EMF being equal through KVL

In the given figure,we connect three cells of different emf which are $$V_1,V_2,V_3$$ with a resistance $$R$$ in the first loop. Now suppose we emit current $$I$$ from $$V_1$$. $$I$$ gets divided into $$I_1$$ and $$I_2$$ with $$I_1$$ flowing through $$V_2$$ and $$I_2$$ through $$V_3$$.

Now if i apply KVL in the second loop where their are only voltage sources $$V_2$$ and $$V_3$$, we will get $$-V_3+V_2=0$$ or $$V_2=V_3$$ but that's a contradiction since we took the $$3$$ cells of different emfs. Where am i making a mistake? Is KVL not applicable to this loop? Or did i make a mistake in dividing the currents? Kindly correct me.

ADDENUM: As per the answers,i came to the conclusion that it is impossible to make such a circuit. But the following is an old problem from an olympiad.(A previous post of mine was closed alleging it to be a homework problem even though i was making sure if the problem was wrong or not)

All the diodes are ideal here so that should mean there is no potential drop and they are just behaving as a normal wire which is the situation i have in the original question,then how is the circuit they made even possible to exist?

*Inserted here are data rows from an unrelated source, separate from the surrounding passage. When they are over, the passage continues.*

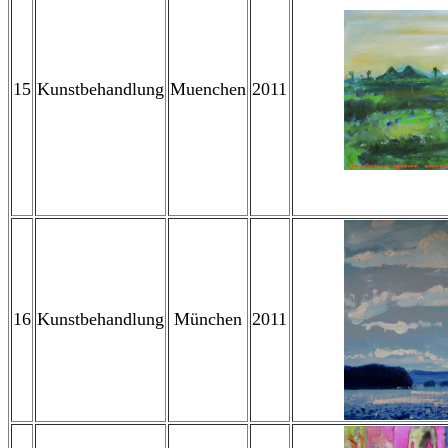
15
Kunstbehandlung
Muenchen
2011
16
Kunstbehandlung
München
2011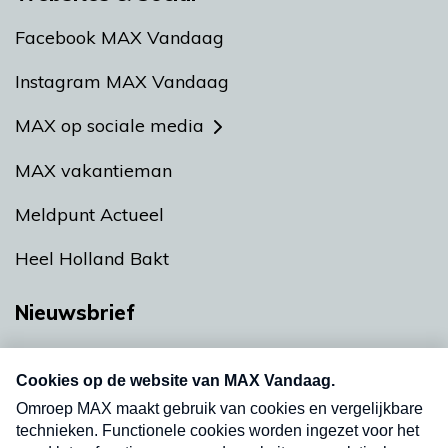
Facebook MAX Vandaag
Instagram MAX Vandaag
MAX op sociale media
MAX vakantieman
Meldpunt Actueel
Heel Holland Bakt
Nieuwsbrief
Neem hier een gratis abonnement op onze
nieuwsbrief. Elke vrijdag- en dinsdagochtend in
uw mailbox.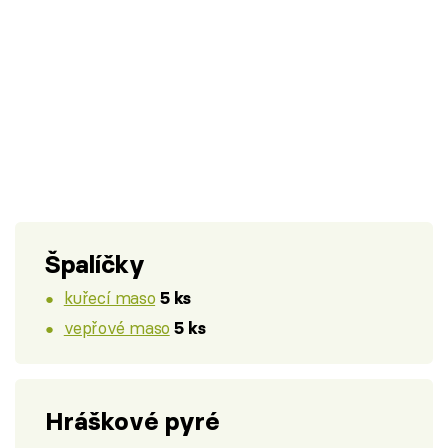
Špalíčky
kuřecí maso
5 ks
vepřové maso
5 ks
Hráškové pyré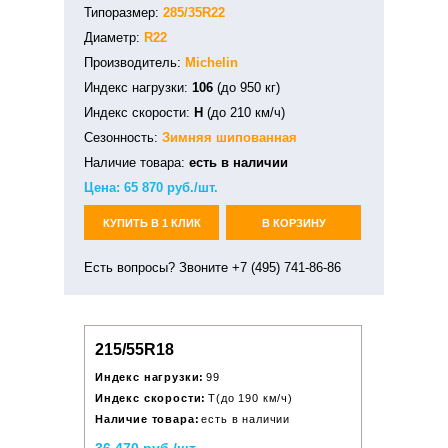
Типоразмер:
285/35R22
Диаметр:
R22
Производитель:
Michelin
Индекс нагрузки:
106
(до 950 кг)
Индекс скорости:
H
(до 210 км/ч)
Сезонность:
Зимняя
шипованная
Наличие товара:
есть в наличии
Цена:
65 870
руб./шт.
КУПИТЬ В 1 КЛИК
В КОРЗИНУ
Есть вопросы? Звоните +7 (495) 741-86-86
215/55R18
Индекс нагрузки:
99
Индекс скорости:
T(до 190 км/ч)
Наличие товара:
есть в наличии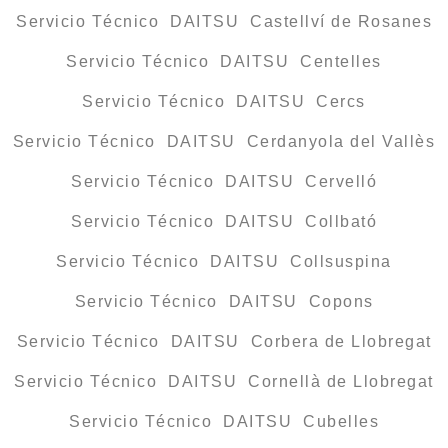
Servicio Técnico DAITSU Castellví de Rosanes
Servicio Técnico DAITSU Centelles
Servicio Técnico DAITSU Cercs
Servicio Técnico DAITSU Cerdanyola del Vallès
Servicio Técnico DAITSU Cervelló
Servicio Técnico DAITSU Collbató
Servicio Técnico DAITSU Collsuspina
Servicio Técnico DAITSU Copons
Servicio Técnico DAITSU Corbera de Llobregat
Servicio Técnico DAITSU Cornellà de Llobregat
Servicio Técnico DAITSU Cubelles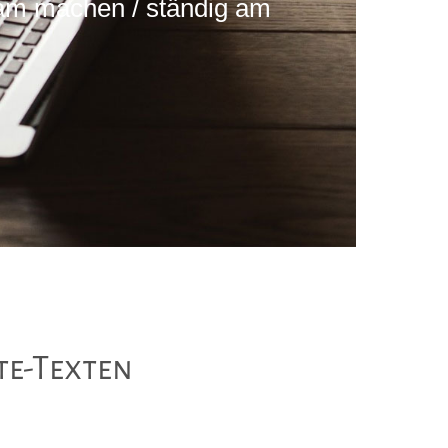
sam machen / ständig am
te-Texten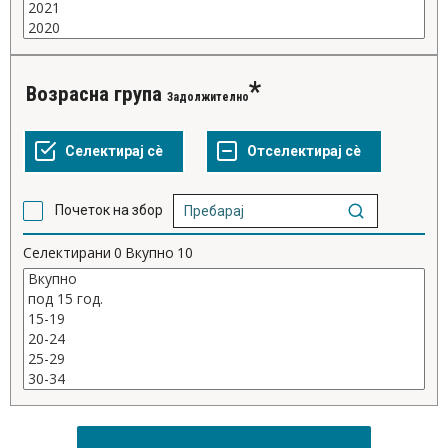
Возрасна група
Задолжително
Почеток на збор
Селектирани
0
Вкупно
10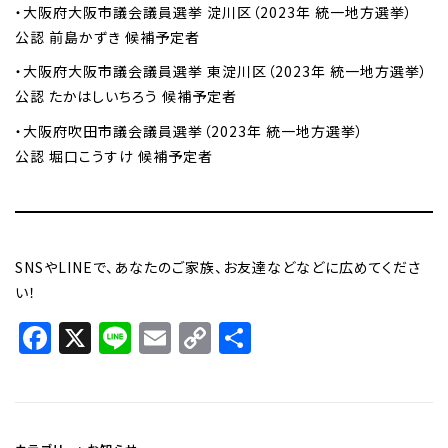
・大阪府大阪市議会議員選挙 淀川区（2023年 統一地方選挙）
公認 前島かずき 候補予定者
・大阪府大阪市議会議員選挙 東淀川区（2023年 統一地方選挙）
公認 たかはしいちろう 候補予定者
・大阪府吹田市議会議員選挙（2023年 統一地方選挙）
公認 堀口こうすけ 候補予定者
SNSやLINEで、あなたのご家族、お友達などなどに広めてくださ
い！
Facebook
X
Line
Email
Copy
共
Link
有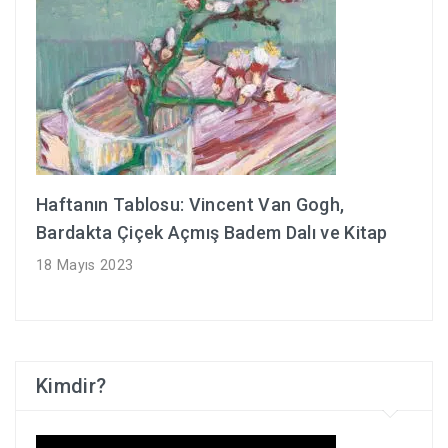
Haftanın Tablosu: Vincent Van Gogh,
Bardakta Çiçek Açmış Badem Dalı ve Kitap
18 Mayıs 2023
Kimdir?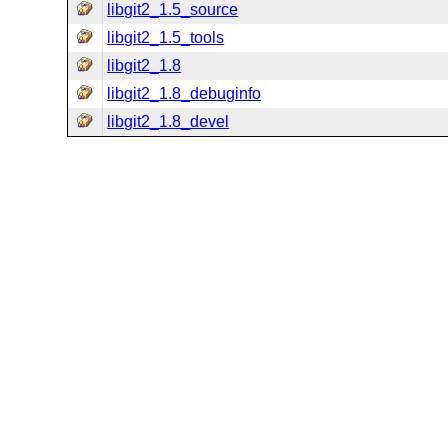
libgit2_1.5_source
libgit2_1.5_tools
libgit2_1.8
libgit2_1.8_debuginfo
libgit2_1.8_devel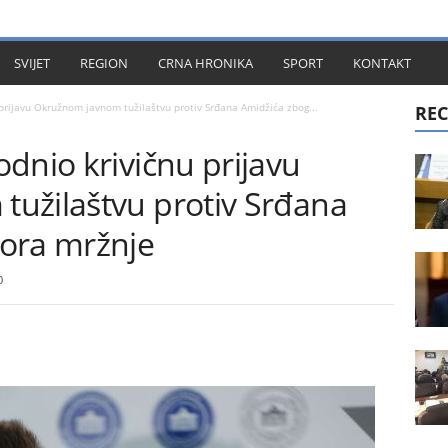
KT
SVIJET
REGION
CRNA HRONIKA
SPORT
KONTAKT
prijavu Okružnom javnom tužilaštvu protiv Srđana Amidžića zbog...
REC
dnio krivičnu prijavu
užilaštvu protiv Srđana
ora mržnje
0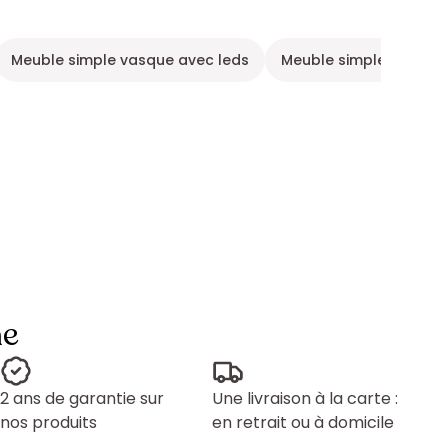
Meuble simple vasque avec leds
Meuble simple vasque 
ne
2 ans de garantie sur
Une livraison à la carte :
nos produits
en retrait ou à domicile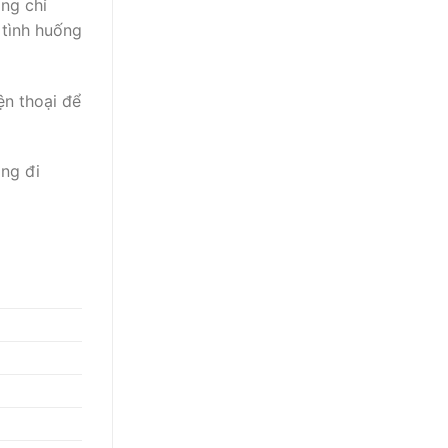
ông chỉ
 tình huống
ện thoại để
ông đi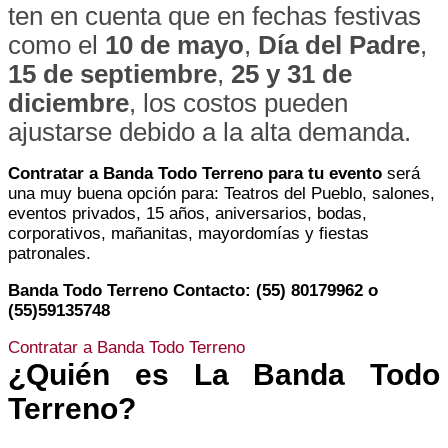
ten en cuenta que en fechas festivas
como el
10 de mayo
,
Día del Padre
,
15 de septiembre
,
25 y 31 de
diciembre
, los costos pueden
ajustarse debido a la alta demanda.
Contratar a Banda Todo Terreno para tu evento
será
una muy buena opción para: Teatros del Pueblo, salones,
eventos privados, 15 años, aniversarios, bodas,
corporativos, mañanitas, mayordomías y fiestas
patronales.
Banda Todo Terreno Contacto: (55) 80179962 o
(55)59135748
Contratar a Banda Todo Terreno
¿Quién es La Banda Todo
Terreno?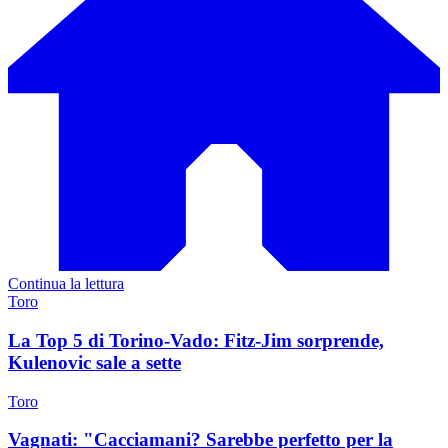
Continua la lettura
Toro
La Top 5 di Torino-Vado: Fitz-Jim sorprende,
Kulenovic sale a sette
Toro
Vagnati: "Cacciamani? Sarebbe perfetto per la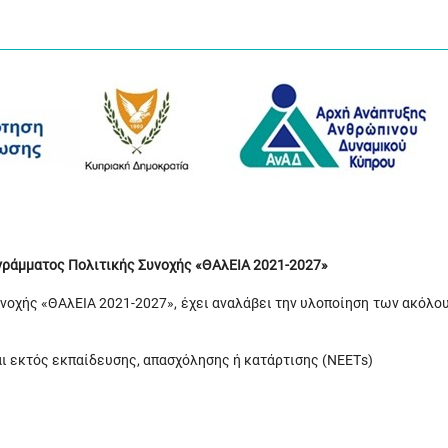
ογράμματος Πολιτικής Συνοχής «ΘΑλΕΙΑ 2021-2027»
υνοχής «ΘΑλΕΙΑ 2021-2027», έχει αναλάβει την υλοποίηση των ακόλο
ι εκτός εκπαίδευσης, απασχόλησης ή κατάρτισης (ΝΕΕΤs)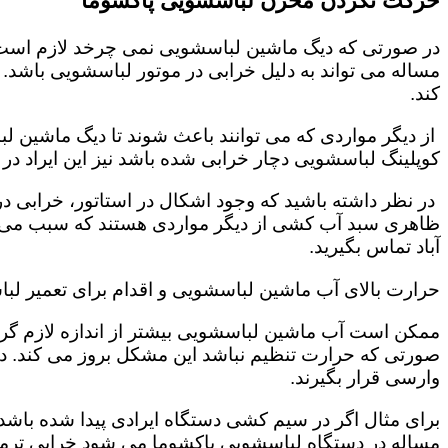
حرکت نکردن مخزن لباسشویی پاکشوما
در صورتی که دیگ ماشین لباسشویی نمی چرخد لازم است که
مساله می تواند به دلیل خرابی در موتور لباسشویی باشد.
کند.
از دیگر مواردی که می توانند باعث شوند تا دیگ ماشین 
کوپلینگ لباسشویی دچار خرابی شده باشد نیز این ایراد د
در نظر داشته باشید که وجود اشکال در استاتور، خرابی
ظاهری سبد آب کشی از دیگر مواردی هستند که سبب می شو
آباد تماس بگیرید.
حرارت بالای آب ماشین لباسشویی و اقدام برای تعمیر لبا
ممکن است آب ماشین لباسشویی بیشتر از اندازه لازم گرم 
صورتی که حرارت تنظیم نباشد این مشکل بروز می کند. 
وارسی قرار بگیرند.
برای مثال اگر در سیم کشی دستگاه ایرادی پیدا شده باشد 
مساله در دستگاه لباسشویی پاکشوما می شود خرابی ترمو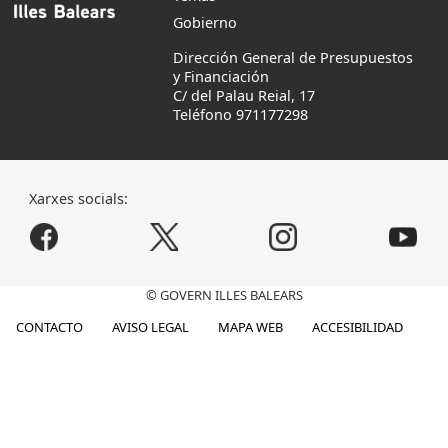
Gobierno
Dirección General de Presupuestos
y Financiación
C/ del Palau Reial, 17
Teléfono 971177298
Xarxes socials:
© GOVERN ILLES BALEARS
CONTACTO
AVISO LEGAL
MAPA WEB
ACCESIBILIDAD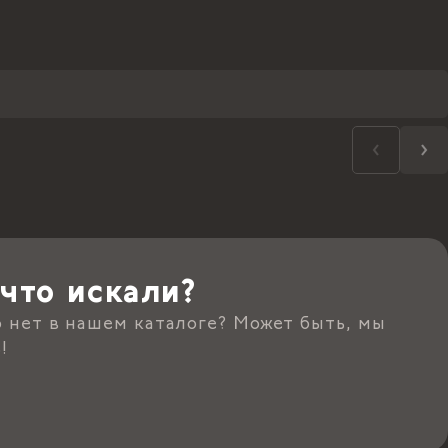
что искали?
о нет в нашем каталоге? Может быть, мы
!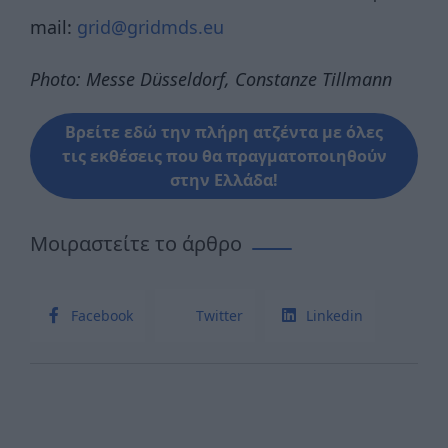
mail:
grid@gridmds.eu
Photo: Messe Düsseldorf, Constanze Tillmann
Βρείτε εδώ την πλήρη ατζέντα με όλες
τις εκθέσεις που θα πραγματοποιηθούν
στην Ελλάδα!
Μοιραστείτε το άρθρο
Facebook
Twitter
Linkedin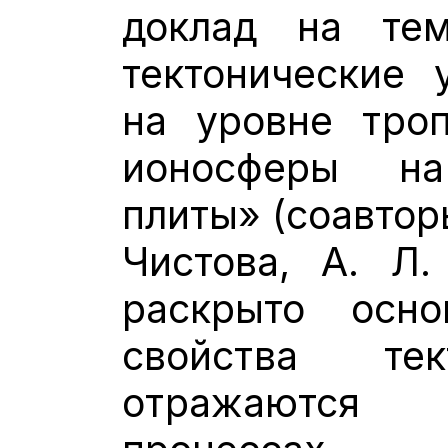
доклад на тем
тектонические 
на уровне тро
ионосферы н
плиты» (соавторы
Чистова, А. Л.
раскрыто осн
свойства тек
отражаются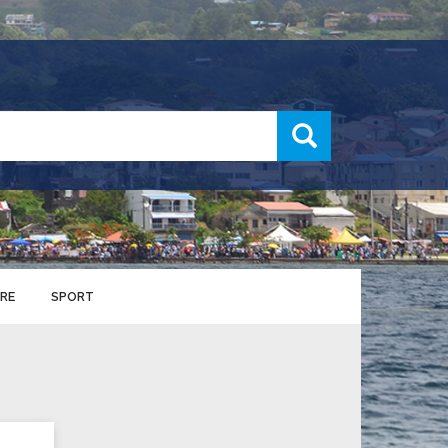
recherche
RE
SPORT
ENTS SPORTIFS
nts municipaux
S
u service des sports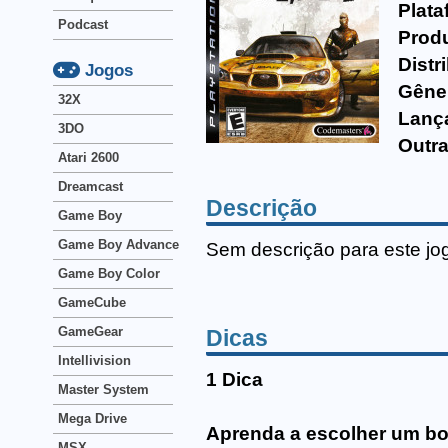
Plata
Podcast
Produ
Distr
Jogos
Gêne
32X
Lanç
3DO
Outra
Atari 2600
Dreamcast
Descrição
Game Boy
Game Boy Advance
Sem descrição para este jo
Game Boy Color
GameCube
GameGear
Dicas
Intellivision
1 Dica
Master System
Mega Drive
Aprenda a escolher um b
MSX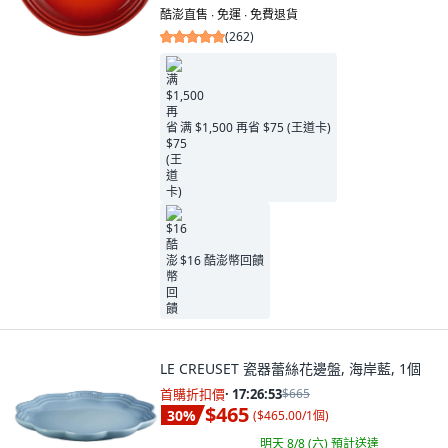
酷澎直售 ∙ 免運 ∙ 免費退貨
(
262
)
满 $1,500 再省 $75 (王道卡)
$16 酷澎幣回饋
LE CREUSET 瓷器蕾絲花邊盤, 海岸藍, 1個
首購折扣價
·
17:26:52
$665
$465
30
%
(
$465.00/1個
)
明天 8/8 (六)
預計送達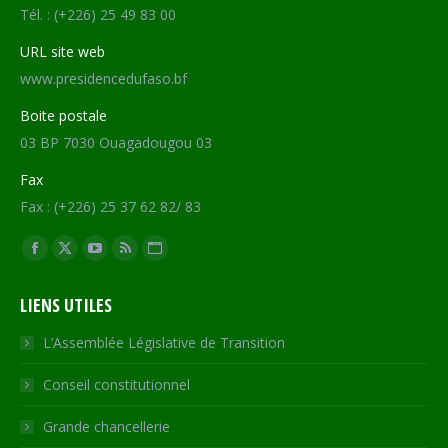
Tél. : (+226) 25 49 83 00
URL site web
www.presidencedufaso.bf
Boite postale
03 BP 7030 Ouagadougou 03
Fax
Fax : (+226) 25 37 62 82/ 83
Trouvez nous sur :
Facebook
X
YouTube
RSS
Site
page
page
page
page
Web
LIENS UTILES
opens
opens
opens
opens
page
in
in
in
in
opens
L’Assemblée Législative de Transition
new
new
new
new
in
Conseil constitutionnel
window
window
window
window
new
window
Grande chancellerie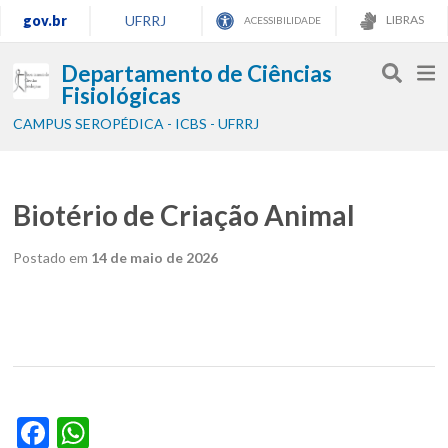
gov.br
UFRRJ
LIBRAS
ACESSIBILIDADE
Departamento de Ciências
Fisiológicas
CAMPUS SEROPÉDICA - ICBS - UFRRJ
Biotério de Criação Animal
Postado em
14 de maio de 2026
Facebook
WhatsApp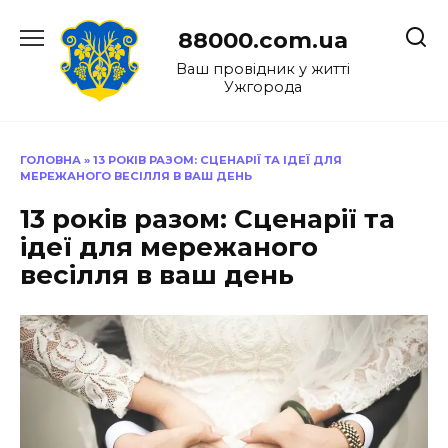
Перейти
до
88000.com.ua
вмісту
Ваш провідник у житті
Ужгорода
ГОЛОВНА
»
13 РОКІВ РАЗОМ: СЦЕНАРІЇ ТА ІДЕЇ ДЛЯ
МЕРЕЖАНОГО ВЕСІЛЛЯ В ВАШ ДЕНЬ
13 років разом: Сценарії та
ідеї для мережаного
весілля в ваш день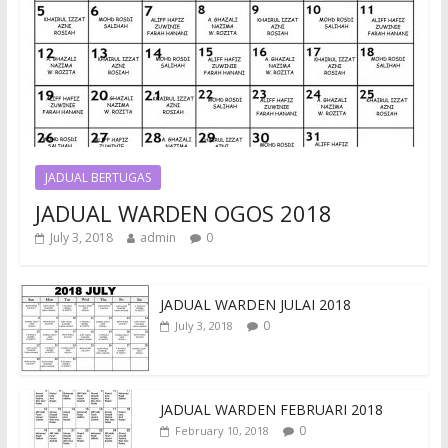
JADUAL BERTUGAS
JADUAL WARDEN OGOS 2018
July 3, 2018
admin
0
JADUAL WARDEN JULAI 2018
0
July 3, 2018
JADUAL WARDEN FEBRUARI 2018
0
February 10, 2018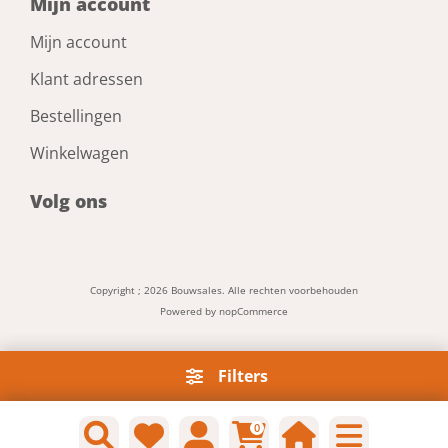
Mijn account
Mijn account
Klant adressen
Bestellingen
Winkelwagen
Volg ons
Copyright ; 2026 Bouwsales. Alle rechten voorbehouden
Powered by
nopCommerce
Filters
0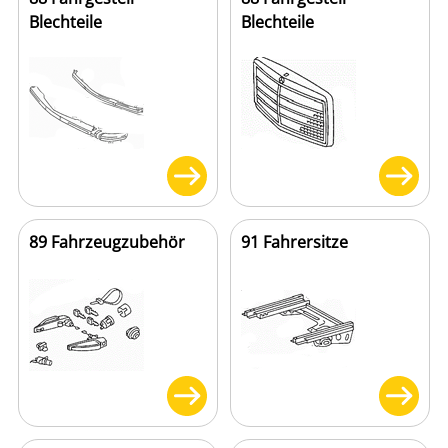
Blechteile
Blechteile
89 Fahrzeugzubehör
91 Fahrersitze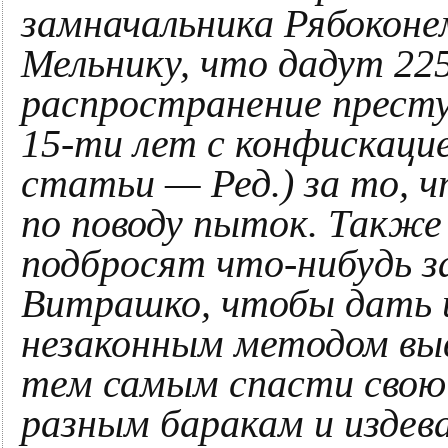
замначальника Рябокон
Мельнику, что дадут 22
распространение престу
15-ти лет с конфискаци
статьи — Ред.) за то, 
по поводу пыток. Также
подбросят что-нибудь з
Витрашко, чтобы дать 
незаконным методом выве
тем самым спасти свою 
разным баракам и издев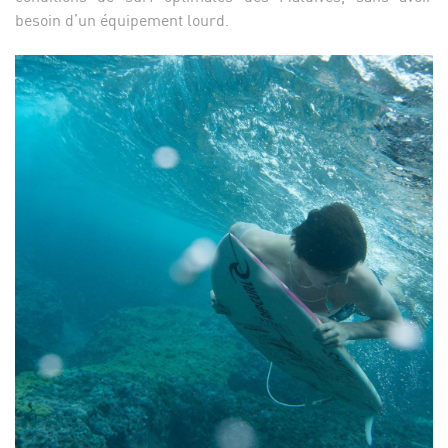
besoin d’un équipement lourd.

As per the above answers,if my given circuit cant exist,then so can't the circuit in this problem.

• No source is ideal in real life. They all have output (series) resistance so there are no contradictions in real life. Ideal things simplify analysis but can't truly exist because somewhere there is a scenario where a contradiction that will arise if they did. What you're doing exactly like a student setting up a problem with an unstoppable force meeting an immovable object and then asking what went wrong. You need to know the limits of your model. May 16 at 0:24
• A diode with Vf=0V ist just a normal wire because it only conducts one way. That diode circuit is fine because only one diode will conduct (the one with lowest voltage source producing the greatest voltage difference across the diode, and when it does the other diodes become reverse biased. May 16 at 2:25
• Could you please explain a bit elaborately? Sorry for asking too much but i am still a beginner. May 16 at 2:49
• what is the emf for the first diode. You blocked it with the cursor. May 16 at 2:49
• That's 1 volt.. May 16 at 2:49

The mistake you are making is trying to connect two ideal batteries $$V_2$$ and $$V_3$$ with different EMFs in parallel, winding up with the inconsistency of having two different voltages in parallel, whereas the voltage across any two parallel components has to be the same.

When connecting batteries in parallel, you need to include the internal resistance that exists in all real batteries.

There is no inconsistency here because only the diode with the 1 volt emf battery will be forward biased and conduct. Then the voltage across that diode/emf combination will be 1 volt with a voltage drop across the 1 K resistor being 9 volts. The one volt drop will keep the other two diodes reverse biased.

One might ask, "why is it assumed only the first diode conducts given the fact that the voltage of the supply battery exceeds all of the cathode voltages?". The answer would be, assuming all the wires connecting the anodes have zero resistance, there can only be one voltage common to all the anodes.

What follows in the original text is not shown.